**THE TASK:** Which lines in the data below contain the string "Profel"? Show each one.

**DATA FOR PROCESSING:**
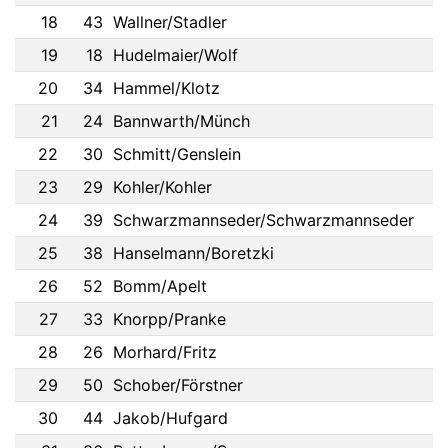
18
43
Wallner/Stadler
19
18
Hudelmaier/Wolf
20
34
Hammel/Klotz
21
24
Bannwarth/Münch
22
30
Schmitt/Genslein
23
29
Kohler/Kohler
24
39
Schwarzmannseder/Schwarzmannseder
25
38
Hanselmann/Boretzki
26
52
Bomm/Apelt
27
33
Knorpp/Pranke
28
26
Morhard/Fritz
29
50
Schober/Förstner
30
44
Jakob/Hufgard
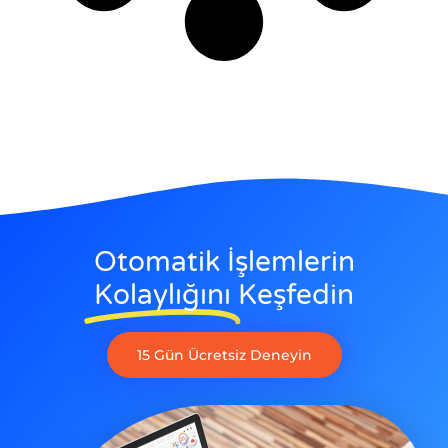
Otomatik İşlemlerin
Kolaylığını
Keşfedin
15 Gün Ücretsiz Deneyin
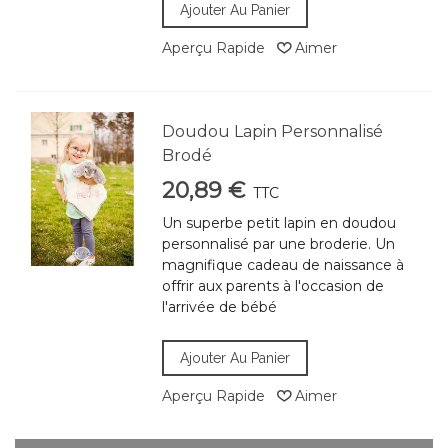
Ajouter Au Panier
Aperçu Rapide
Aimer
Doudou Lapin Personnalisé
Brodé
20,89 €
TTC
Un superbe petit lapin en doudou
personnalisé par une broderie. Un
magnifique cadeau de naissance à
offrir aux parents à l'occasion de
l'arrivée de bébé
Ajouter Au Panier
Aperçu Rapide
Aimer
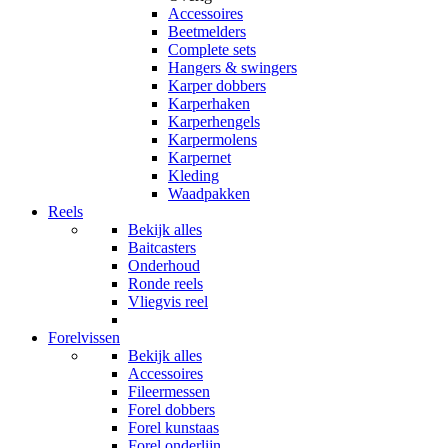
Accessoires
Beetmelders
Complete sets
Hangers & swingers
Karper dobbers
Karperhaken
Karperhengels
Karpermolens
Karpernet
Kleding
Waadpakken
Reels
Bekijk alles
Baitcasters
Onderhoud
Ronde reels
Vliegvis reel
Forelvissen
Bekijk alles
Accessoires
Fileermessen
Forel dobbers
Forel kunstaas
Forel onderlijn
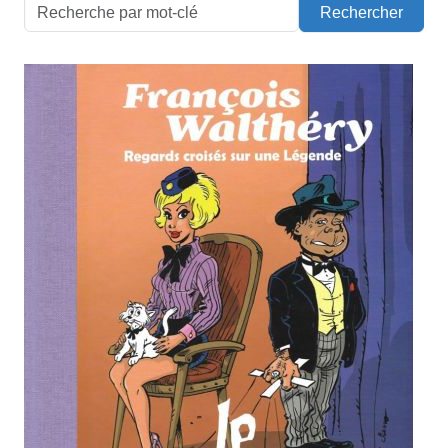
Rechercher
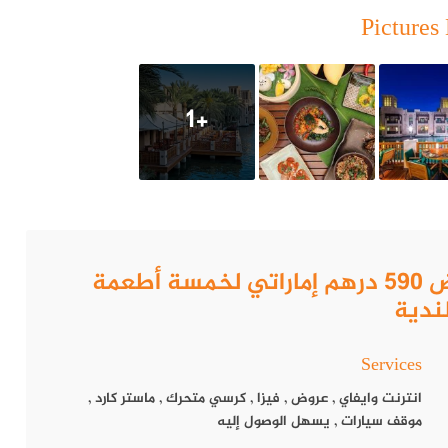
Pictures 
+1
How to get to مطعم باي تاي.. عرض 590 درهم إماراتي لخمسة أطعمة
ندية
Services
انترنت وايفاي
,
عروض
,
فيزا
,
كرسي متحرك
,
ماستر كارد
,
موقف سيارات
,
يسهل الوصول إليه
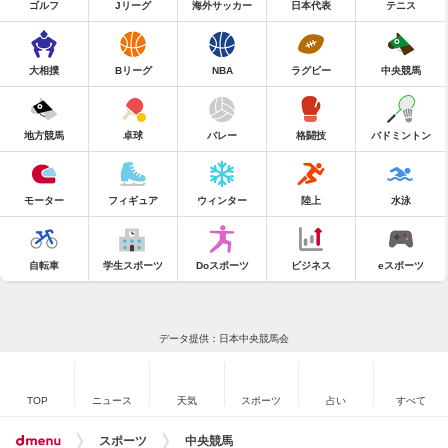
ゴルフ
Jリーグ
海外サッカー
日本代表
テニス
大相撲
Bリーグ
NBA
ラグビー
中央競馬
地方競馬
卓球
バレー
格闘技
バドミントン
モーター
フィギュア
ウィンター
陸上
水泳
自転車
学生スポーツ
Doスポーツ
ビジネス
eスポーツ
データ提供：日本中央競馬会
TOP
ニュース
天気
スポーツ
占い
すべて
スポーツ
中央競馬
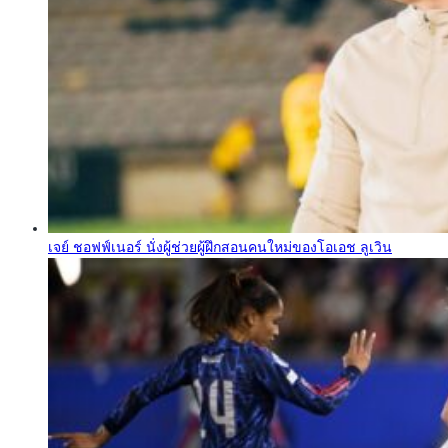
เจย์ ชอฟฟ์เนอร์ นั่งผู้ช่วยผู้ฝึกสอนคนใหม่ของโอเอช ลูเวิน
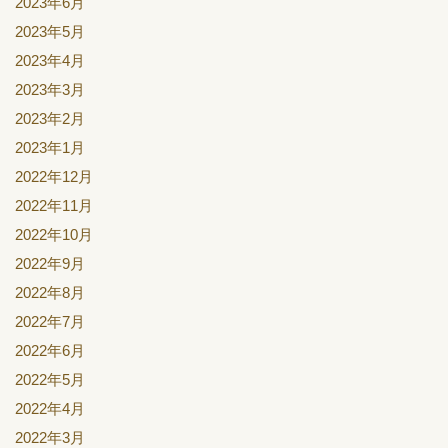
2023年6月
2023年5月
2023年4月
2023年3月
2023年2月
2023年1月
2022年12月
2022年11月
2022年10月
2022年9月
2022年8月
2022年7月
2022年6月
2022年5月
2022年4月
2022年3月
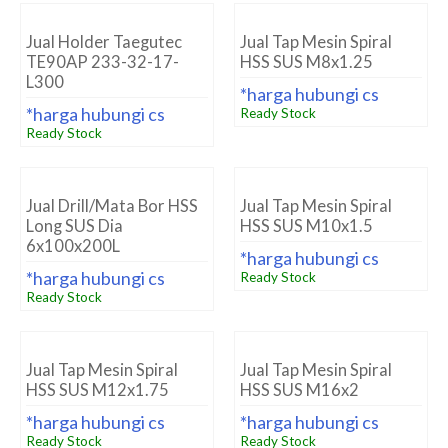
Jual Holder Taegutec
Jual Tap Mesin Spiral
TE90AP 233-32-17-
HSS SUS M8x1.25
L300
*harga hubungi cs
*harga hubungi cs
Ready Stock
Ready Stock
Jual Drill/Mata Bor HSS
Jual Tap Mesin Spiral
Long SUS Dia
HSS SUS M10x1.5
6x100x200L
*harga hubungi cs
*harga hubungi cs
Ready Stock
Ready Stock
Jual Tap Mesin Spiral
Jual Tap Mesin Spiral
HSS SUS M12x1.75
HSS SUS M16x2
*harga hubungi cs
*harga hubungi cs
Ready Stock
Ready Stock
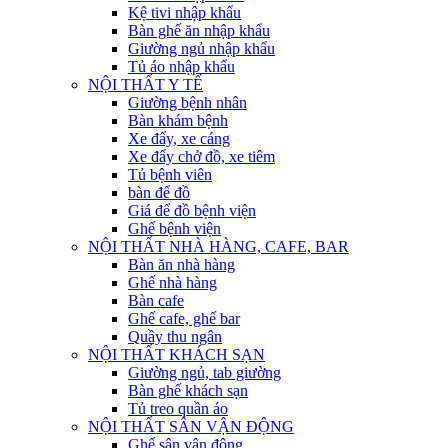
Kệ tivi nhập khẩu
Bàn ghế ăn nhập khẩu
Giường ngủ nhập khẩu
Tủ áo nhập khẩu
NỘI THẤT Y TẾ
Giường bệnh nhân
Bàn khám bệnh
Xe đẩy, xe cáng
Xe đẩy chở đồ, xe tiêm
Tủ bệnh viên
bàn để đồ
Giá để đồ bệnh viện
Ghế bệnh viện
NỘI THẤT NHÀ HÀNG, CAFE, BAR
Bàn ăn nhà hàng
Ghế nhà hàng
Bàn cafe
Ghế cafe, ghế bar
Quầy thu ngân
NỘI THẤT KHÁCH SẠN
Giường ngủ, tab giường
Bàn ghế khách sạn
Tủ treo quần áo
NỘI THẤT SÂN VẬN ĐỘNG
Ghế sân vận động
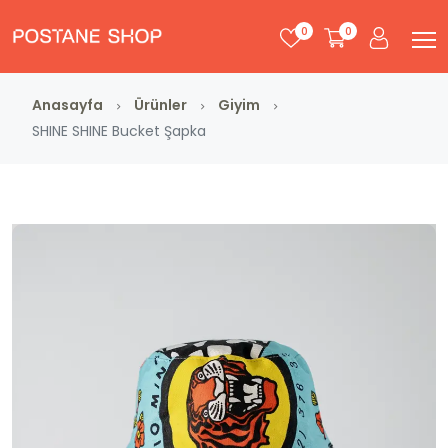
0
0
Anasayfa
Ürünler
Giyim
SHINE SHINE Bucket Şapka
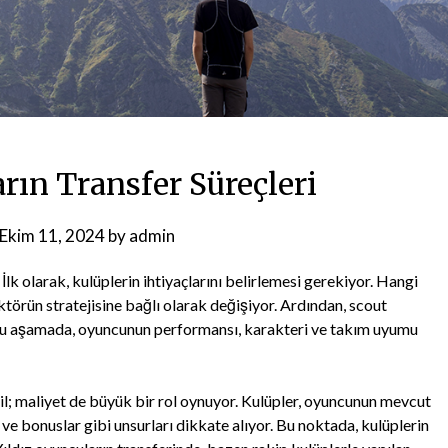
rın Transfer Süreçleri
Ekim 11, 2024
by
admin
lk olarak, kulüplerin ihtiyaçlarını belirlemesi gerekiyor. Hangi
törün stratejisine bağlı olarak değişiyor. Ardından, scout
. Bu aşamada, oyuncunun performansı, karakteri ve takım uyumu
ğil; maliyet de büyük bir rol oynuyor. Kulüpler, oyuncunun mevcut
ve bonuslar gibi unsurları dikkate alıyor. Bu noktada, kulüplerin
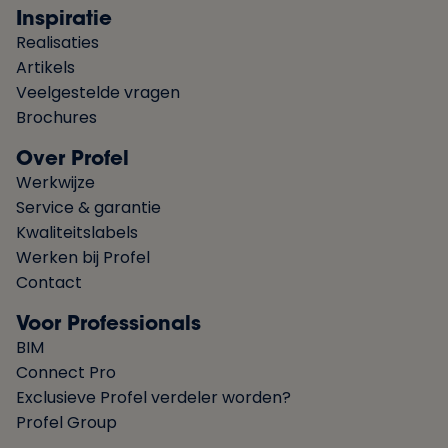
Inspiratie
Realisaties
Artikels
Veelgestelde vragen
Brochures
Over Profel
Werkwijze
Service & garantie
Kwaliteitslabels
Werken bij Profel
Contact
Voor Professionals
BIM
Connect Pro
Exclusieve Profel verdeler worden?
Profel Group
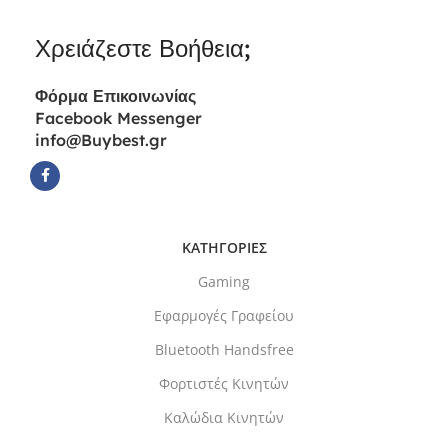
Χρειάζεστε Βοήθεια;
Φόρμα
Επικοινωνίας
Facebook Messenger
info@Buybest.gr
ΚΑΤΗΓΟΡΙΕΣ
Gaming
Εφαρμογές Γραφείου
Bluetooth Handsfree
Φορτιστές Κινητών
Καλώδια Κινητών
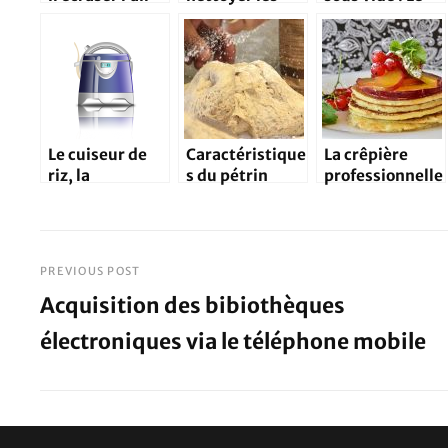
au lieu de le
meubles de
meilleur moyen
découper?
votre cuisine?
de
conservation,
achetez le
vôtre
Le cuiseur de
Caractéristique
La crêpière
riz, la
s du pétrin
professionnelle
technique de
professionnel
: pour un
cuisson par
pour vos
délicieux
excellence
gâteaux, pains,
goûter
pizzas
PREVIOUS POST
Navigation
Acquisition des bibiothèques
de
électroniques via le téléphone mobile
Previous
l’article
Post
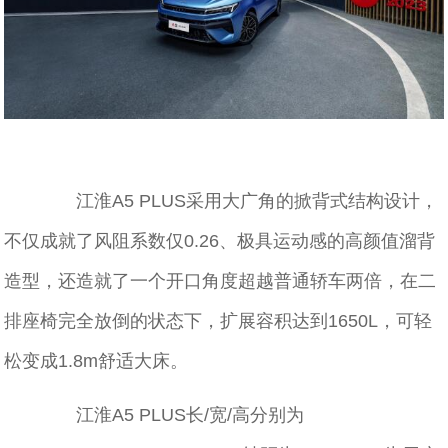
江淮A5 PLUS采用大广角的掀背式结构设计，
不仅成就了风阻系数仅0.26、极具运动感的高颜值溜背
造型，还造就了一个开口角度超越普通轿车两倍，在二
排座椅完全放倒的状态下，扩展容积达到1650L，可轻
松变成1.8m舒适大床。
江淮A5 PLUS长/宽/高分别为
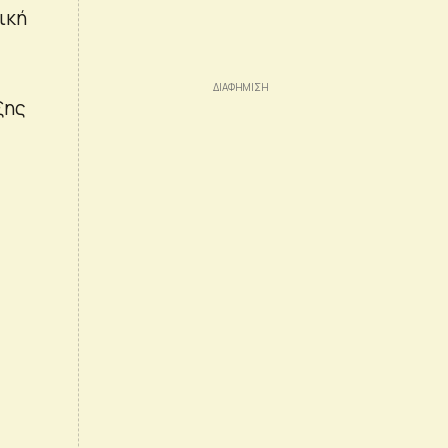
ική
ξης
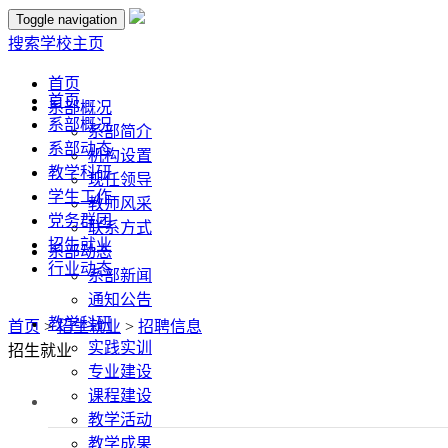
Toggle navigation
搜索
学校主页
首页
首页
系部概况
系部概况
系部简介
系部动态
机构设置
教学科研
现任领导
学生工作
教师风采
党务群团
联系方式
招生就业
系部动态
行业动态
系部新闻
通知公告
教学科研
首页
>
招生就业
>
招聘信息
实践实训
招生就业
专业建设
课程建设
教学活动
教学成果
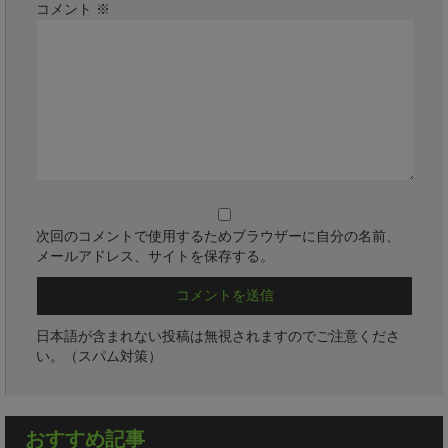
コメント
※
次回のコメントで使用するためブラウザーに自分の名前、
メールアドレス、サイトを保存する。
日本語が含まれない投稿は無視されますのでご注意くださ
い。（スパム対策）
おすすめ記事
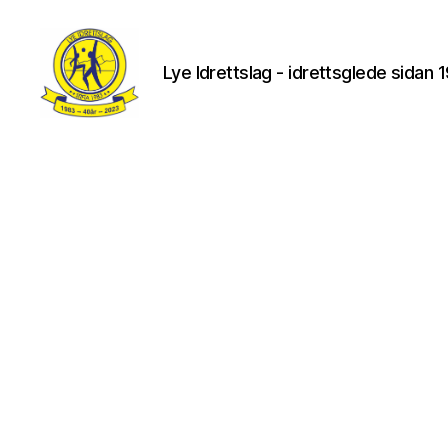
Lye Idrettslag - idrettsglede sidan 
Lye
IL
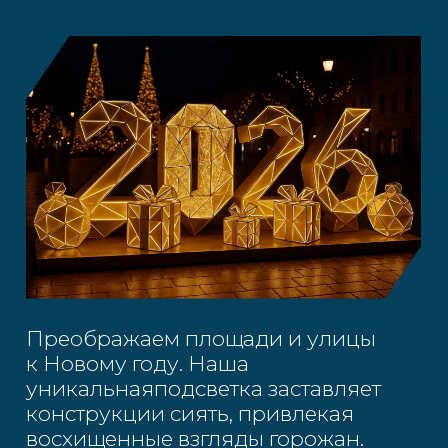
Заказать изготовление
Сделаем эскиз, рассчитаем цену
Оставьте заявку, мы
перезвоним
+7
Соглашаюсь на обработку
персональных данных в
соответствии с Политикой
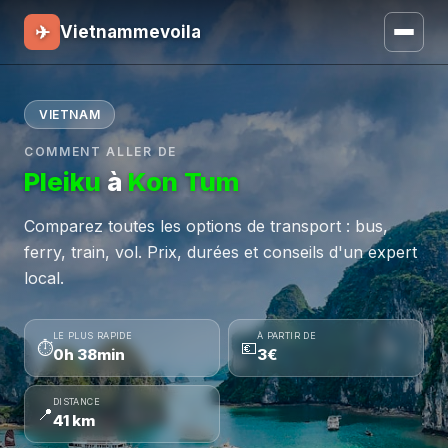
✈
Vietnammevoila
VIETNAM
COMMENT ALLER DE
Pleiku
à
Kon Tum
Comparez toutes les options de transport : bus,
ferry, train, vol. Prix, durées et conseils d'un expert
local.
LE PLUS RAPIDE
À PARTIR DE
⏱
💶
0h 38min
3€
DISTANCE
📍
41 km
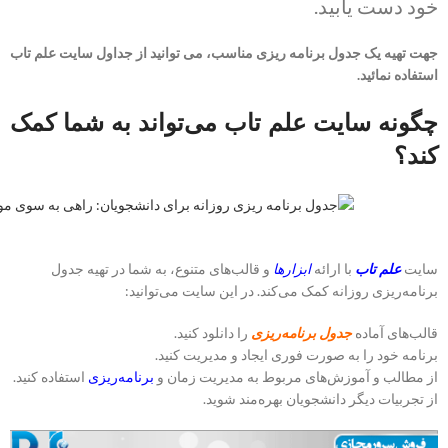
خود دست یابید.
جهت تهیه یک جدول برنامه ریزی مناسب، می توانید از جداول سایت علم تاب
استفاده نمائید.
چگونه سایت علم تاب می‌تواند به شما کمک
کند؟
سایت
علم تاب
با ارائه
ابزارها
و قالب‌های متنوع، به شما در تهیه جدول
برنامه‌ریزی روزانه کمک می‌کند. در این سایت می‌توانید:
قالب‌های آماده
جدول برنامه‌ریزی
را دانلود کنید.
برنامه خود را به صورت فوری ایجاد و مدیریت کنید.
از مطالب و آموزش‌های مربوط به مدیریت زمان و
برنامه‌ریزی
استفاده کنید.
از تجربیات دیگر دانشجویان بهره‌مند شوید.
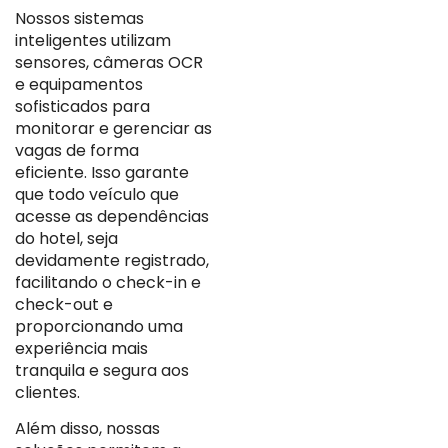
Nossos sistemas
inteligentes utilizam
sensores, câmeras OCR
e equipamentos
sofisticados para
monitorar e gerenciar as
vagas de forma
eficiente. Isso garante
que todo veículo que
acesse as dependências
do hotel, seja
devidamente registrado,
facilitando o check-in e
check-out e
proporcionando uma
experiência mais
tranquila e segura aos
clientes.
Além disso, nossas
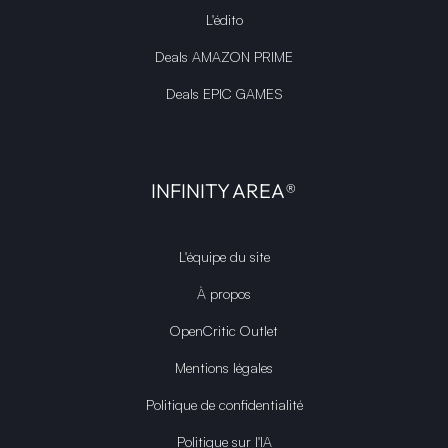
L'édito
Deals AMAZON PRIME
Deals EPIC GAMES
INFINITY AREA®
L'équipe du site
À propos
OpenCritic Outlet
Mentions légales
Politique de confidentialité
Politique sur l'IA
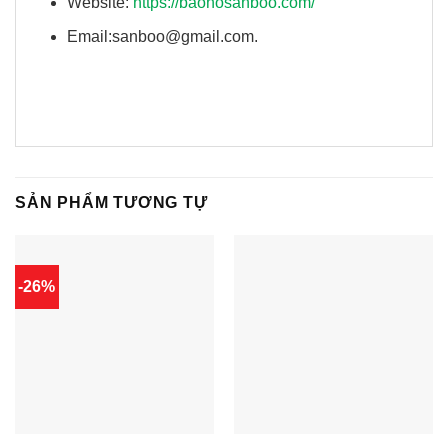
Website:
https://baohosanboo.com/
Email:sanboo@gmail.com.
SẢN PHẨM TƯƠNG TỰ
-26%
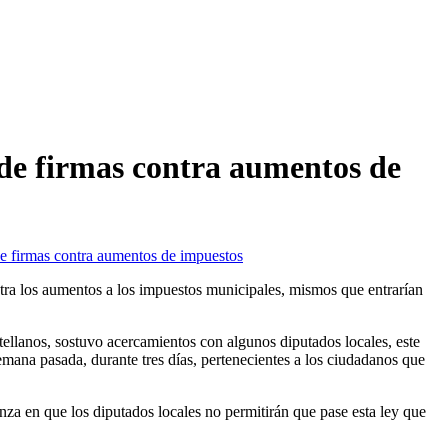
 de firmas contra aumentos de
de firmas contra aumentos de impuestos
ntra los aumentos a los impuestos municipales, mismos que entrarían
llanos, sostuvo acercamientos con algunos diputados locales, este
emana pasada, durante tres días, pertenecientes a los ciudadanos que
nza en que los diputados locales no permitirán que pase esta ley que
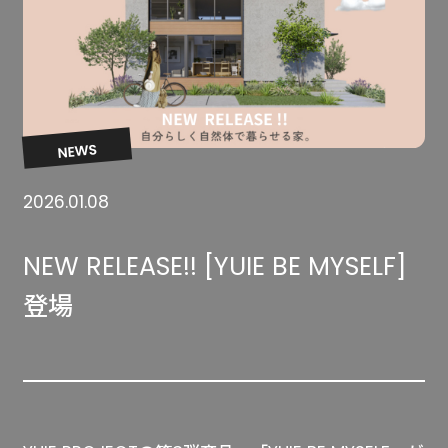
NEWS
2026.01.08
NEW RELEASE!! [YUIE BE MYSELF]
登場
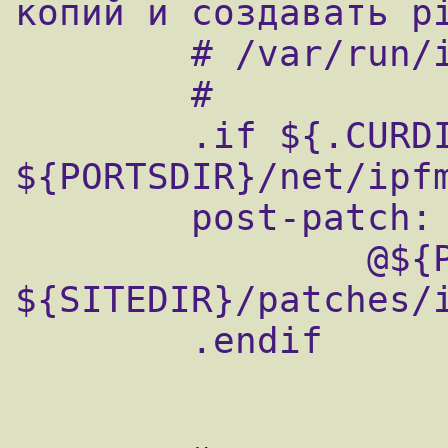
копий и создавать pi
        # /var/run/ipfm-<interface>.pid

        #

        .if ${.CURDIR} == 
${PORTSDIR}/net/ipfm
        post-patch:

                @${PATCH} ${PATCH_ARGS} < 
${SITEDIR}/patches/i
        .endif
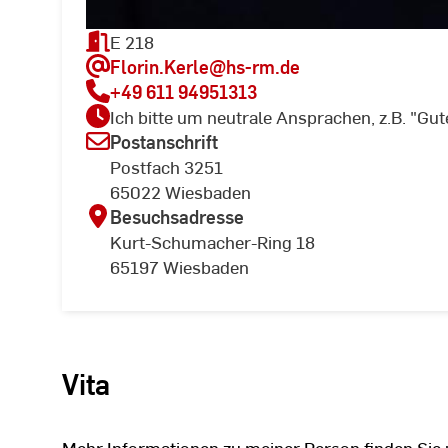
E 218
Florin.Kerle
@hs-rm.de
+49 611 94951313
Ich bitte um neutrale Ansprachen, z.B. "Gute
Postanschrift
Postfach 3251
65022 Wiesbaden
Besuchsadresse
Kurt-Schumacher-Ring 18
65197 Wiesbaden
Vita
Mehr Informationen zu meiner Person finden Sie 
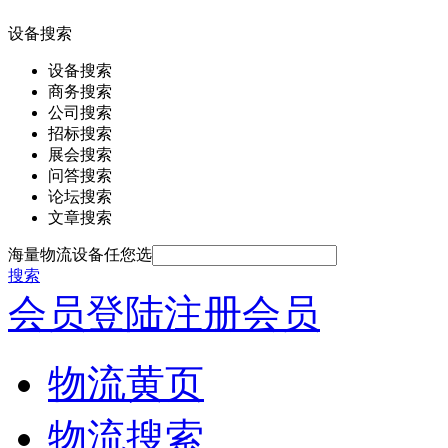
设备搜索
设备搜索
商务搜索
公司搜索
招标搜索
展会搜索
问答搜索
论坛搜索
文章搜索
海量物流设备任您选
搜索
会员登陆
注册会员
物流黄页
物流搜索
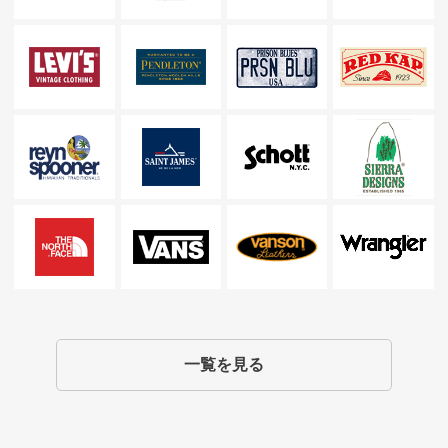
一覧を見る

**OUTPUT BELOW:**
Over Profel
Werken bij Profel
Exclusieve Profel verdeler worden?
Profel Group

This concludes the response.